The web today is an amazing visual and interactive stew, teeming with images, photos, videos, and whizzy web apps. Some of the web’s most vivid experiences come from images and videos, from shared photo albums of family vacations to online video coverage from journalists in war zones.
It’s a far cry from the simple text and links that started it all. And it means that every time your browser loads a web page, much more data and complex code needs to be processed.
How much more, and how much more complex? A few astounding statistics:
- Images and photos now make up about 65% of the information on a typical web page, in terms of bytes per page.
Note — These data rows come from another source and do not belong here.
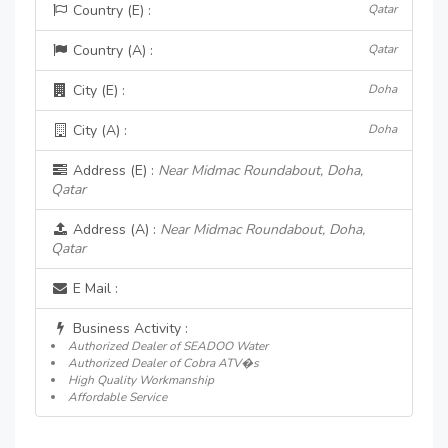
Country (E) :
Qatar
Country (A) :
Qatar
City (E) :
Doha
City (A) :
Doha
Address (E) :
Near Midmac Roundabout, Doha,
Qatar
Address (A) :
Near Midmac Roundabout, Doha,
Qatar
E Mail :
Business Activity :
Authorized Dealer of SEADOO Water
Authorized Dealer of Cobra ATV�s
High Quality Workmanship
Affordable Service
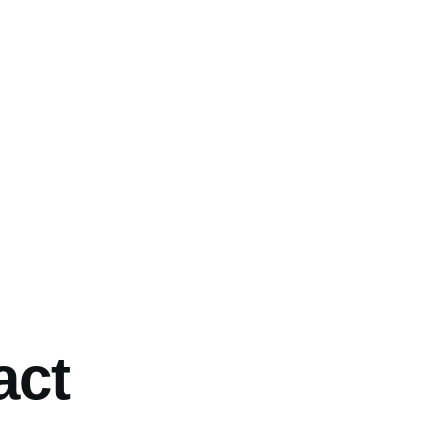
umb
act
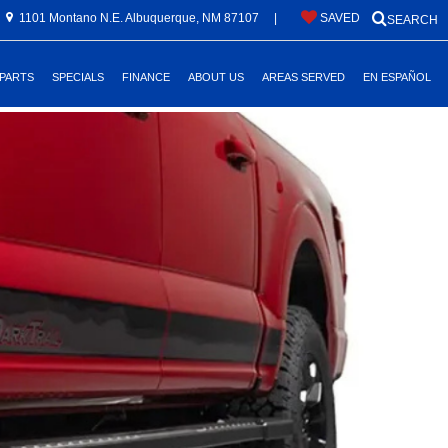
1101 Montano N.E. Albuquerque, NM 87107
|
SAVED
SEARCH
 PARTS
SPECIALS
FINANCE
ABOUT US
AREAS SERVED
EN ESPAÑOL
- 24 hours of video are uploaded to YouTube every minute of the day. (That’s like Hollywood releasing 130,000 new full-length movies every week, though with less popcorn.)
So won’t all these gushing floods of data slow down page loads on the browser? Will the Internet clog up and turn to molasses soon?
Probably not. Images and photos became commonplace on the web when computer scientists found ways to compress them into smaller files that could be sent and downloaded more easily. GIF and JPEG were the most popular of those early file-compression systems. Meanwhile, plug-ins were invented to work around the early limitations of HTML so that video could be embedded and played in web pages.
Looking ahead, the <video> tag in HTML5 makes it easy for videos to be embedded and played in web pages. Google is also collaborating with the web community on WebM, an effort to build out a free, open-source video format that adapts to the computing power and bandwidth conditions on the web, so quality video can be delivered to a computer in a farm house in Nebraska or a smartphone in Nairobi.
In the meantime, it’s true that web pages with lots of big photos or other images can still be very slow to load. That’s why a few engineers at Google have been experimenting with new ways to compress images even further while keeping the same image quality and resolution. The early results? Very promising. They’ve come up with a new image format called WebP that cuts down the average image file size by 39%.
Another technique that modern browsers like Chrome use to fetch and load web pages much more quickly is called “DNS pre-resolution”. The process of translating a web address into an IP address through a DNS lookup, or vice versa, is often called “resolving.” With DNS pre-resolution, Chrome will simultaneously look up all the other links on the web page and pre-resolve those links into IP addresses in the background. So when you do actually click on one of the links on the page, the browser is ready to take you to the new page instantly. Over time, Chrome also learns from past visits so that the next time you go to a web page that you’ve previously visited, Chrome knows to automatically pre-resolve all the relevant links and elements on the web page.
Someday, browsers might be able to predict, before the page loads, not only which links to pre-resolve, but also which website elements (like images or videos) to pre-fetch ahead of time. That will make the web even quicker.
Soon enough, we hope, loading new pages on the browser will be as fast as flipping the pages of a picture book.